Offence: Theft > burglary
Verdict: Guilty > lesser offence
19. JOHN HUDSON (A child of nine years old) was indicted for burglariously and feloniously breaking and entering the dwelling house of William Holdsworth at the hour of one in the night, on the 10th of October last, and feloniously stealing therein, one linen shirt, value 10 s. five silk stockings, value 5 s. one pistol, value 5 s. and two aprons, value 2 s. the property of the said William .
Court to Prisoner. How old are you? - Going in nine.
What business was you bred up in? - None, sometimes a chimney sweeper .
Have you any father or mother? - Dead.
How long ago? - I do not know.
Court. I wanted to see whether he had any understanding or no, we shall hear more of him by and by.
I live in East Smithfield , I am a chymist : On the morning of the 17th of October, about eight o'clock, the maid informed me we were robbed; we have parted with her since; I got up and went to a back dining-room and found the shutters secure, but on opening them I found the sashes had been thrown up to the top, the shutters were fastened within-side, I immediately went down into the parlour and found some glass on the floor, and one of the panes in a narrow sky-light on the top of the sash was broken, part of the glass had been carefully taken out, and laid on some leads; than other part had fallen down parlour, found upon the window shutter the marks of toes, as if somebody had slided down the window, in the inside of the shutters.
Court. Were they small toes or large toes? - They were small toes, I observed a table that stood very near the window, there I found the mark of footy feet, I saw a bar bent that went across the window curtain: I took the impressions of the foot and toes that were on the table upon a piece of paper as minutely as I could.
(The paper produced.)
Court. What reason have you to suspect the prisoner? - None, I did not hear till the next day any thing about him: We found the things were of the were mentioned in the indictment which were my property: On the next sent to the pawnbroker's: The boy the robbery till the time that his foot was examined by this piece of paper, acknowledged it.
Court. How do you apprehend the boy got out again? - He said there was another boy with him.
Court. I do not much like the confession of a boy of nine years old, I would rather do without it if I could. How high was your sky-light? - About three yards from the ground, it was impossible for him to get out by himself.
I lodge in East Smithfield at a shoe warehouse at Mr. King's, going down on Friday morning the 17th of October about ten into the yard, into a little place that belongs to the lodgers, I staid there about five minutes, and coming out I found the prisoner at the water-tub, which was too high for him to reach without getting to the edge of the tub, I asked him what business he had there, he said, he was going to wash himself; he was all sooty: I told him it was water we made use of for drinking,
Court. That is threatening him, I cannot take a boy's confession after that.

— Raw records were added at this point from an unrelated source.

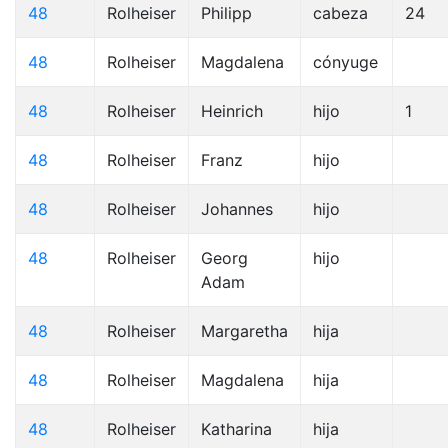
48
Rolheiser
Philipp
cabeza
24
48
Rolheiser
Magdalena
cónyuge
48
Rolheiser
Heinrich
hijo
1
48
Rolheiser
Franz
hijo
48
Rolheiser
Johannes
hijo
48
Rolheiser
Georg
hijo
Adam
48
Rolheiser
Margaretha
hija
48
Rolheiser
Magdalena
hija
48
Rolheiser
Katharina
hija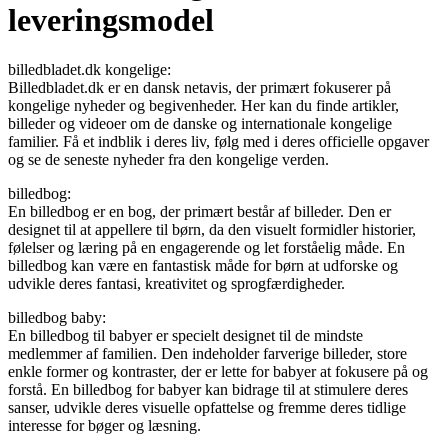
leveringsmodel
billedbladet.dk kongelige:
Billedbladet.dk er en dansk netavis, der primært fokuserer på
kongelige nyheder og begivenheder. Her kan du finde artikler,
billeder og videoer om de danske og internationale kongelige
familier. Få et indblik i deres liv, følg med i deres officielle opgaver
og se de seneste nyheder fra den kongelige verden.
billedbog:
En billedbog er en bog, der primært består af billeder. Den er
designet til at appellere til børn, da den visuelt formidler historier,
følelser og læring på en engagerende og let forståelig måde. En
billedbog kan være en fantastisk måde for børn at udforske og
udvikle deres fantasi, kreativitet og sprogfærdigheder.
billedbog baby:
En billedbog til babyer er specielt designet til de mindste
medlemmer af familien. Den indeholder farverige billeder, store
enkle former og kontraster, der er lette for babyer at fokusere på og
forstå. En billedbog for babyer kan bidrage til at stimulere deres
sanser, udvikle deres visuelle opfattelse og fremme deres tidlige
interesse for bøger og læsning.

I am a pawnbroker, on the 17th of October, the boy at the bar brought this shirt to pledge about seven in the morning; he said it belonged to his father, I asked him who sent him with it, he said, his mother, I stopped him.
(The shirt deposed to by prosecutor who saw his daughter making it: It had never been washed.)
I apprehended the prisoner.
Court to Prosecutor. What passed before the Justice, were there any promises or threats made use of? - He first denied it, and then he told the Justice that there was another boy with him, and that the other boy broke through the window and got into the room; after the foot was measured by the paper he then confessed he had been in the house.
(The pistol and stockings deposed to.)
Court. Did the boy seem to want understanding before the Justice? - He said very little.
Court to Bayners. Did he appear to you to want understanding? - No: the runners said it was the third time they had had him within ten days.
Court to Jury. The boy's confession may be admitted, in evidence, but we must take it with every allowance, and at the utmost it only proves he was in the house; now he might have got in after daybreak, as the prosecutor was not informed of it till eight the next morning. The only thing that fixes this boy with the robbery is the pistol found in the sink; that might not have been put there by the boy: his confession with respect to how he came there, I do not think should be allowed, because it was made under fear; I think it would be too hard to find a boy of his tender age guilty of the burglary; one would wish to snatch such a boy, if one possibly could, from destruction, for he will only return to the same kind of life which he has led before, and will be an instrument in the hands of very bad people, who make use of boys of that sort to rob houses.
Court to Prosecutor. Could the boy go through this hole without scraching himself? - The glass was taken perfectly out.
GUILTY. Of the felony, but not of the burglary .
Transported for seven years .
Tried by the first Middlesex Jury before Mr. Justice WILLES.